I don’t mind taking on some risk to achieve greater returns (than i’d get in a bank account)! But, if you are still bashing your head against a wall and losing time after time after time, you need to step back and reconsider.

Forex is not risky at all. The choice to enter a small lot size trade is always available. Culprit lies in each individual risk appetite.


The amount that an aspiring trader chooses to risk does not inherently affect that trading (of all terms) is a risky activity.

As a trader you do not know the outcome of each and every trade, this is clearly risk. The amount of your capital that you risk on this ‘bet’ is down to you and does not influence the market.

I disagree. There is a difference between someone who always utilise full margin in trading versus someone who always risk 1% margin.

In forex trading, either you are a profitable trader or not. Risk of losing varies from person to person.It is not the activity of trading that makes forex risky. it is the person doing the trading that determines whether forex trading is a risky activity at all.

It is like rock climbing with or without a safety line.
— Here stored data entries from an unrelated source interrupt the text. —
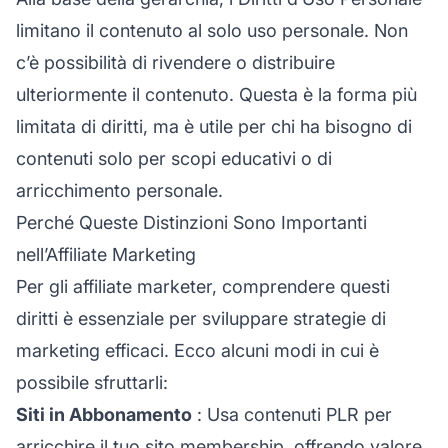
limitano il contenuto al solo uso personale. Non
c’è possibilità di rivendere o distribuire
ulteriormente il contenuto. Questa è la forma più
limitata di diritti, ma è utile per chi ha bisogno di
contenuti solo per scopi educativi o di
arricchimento personale.
Perché Queste Distinzioni Sono Importanti
nell’Affiliate Marketing
Per gli affiliate marketer, comprendere questi
diritti è essenziale per sviluppare strategie di
marketing efficaci. Ecco alcuni modi in cui è
possibile sfruttarli:
Siti in Abbonamento
: Usa contenuti PLR per
arricchire il tuo sito membership, offrendo valore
The choice we make determine how risky the activity becomes.

And you think this makes Forex less risky? The only aspect that this changes is that of the traders profile, not the inherent risk of the FX markets?

It doesn’t matter if you risk everything on one trade or 0.01% of your equity on each trade - the risk is still present in the markets.

It is not the activity of trading that makes forex risky. it is the person doing the trading that determines whether forex trading is a risky activity at all.

This statement is totally misdirected - again the person trading an FX account does not change the fact that FX trading involves risk. Yes the person can try and mitigate risk by exposing an edge, however this edge is always built upon past performance. As we know, past performance does not have to repeat in real time.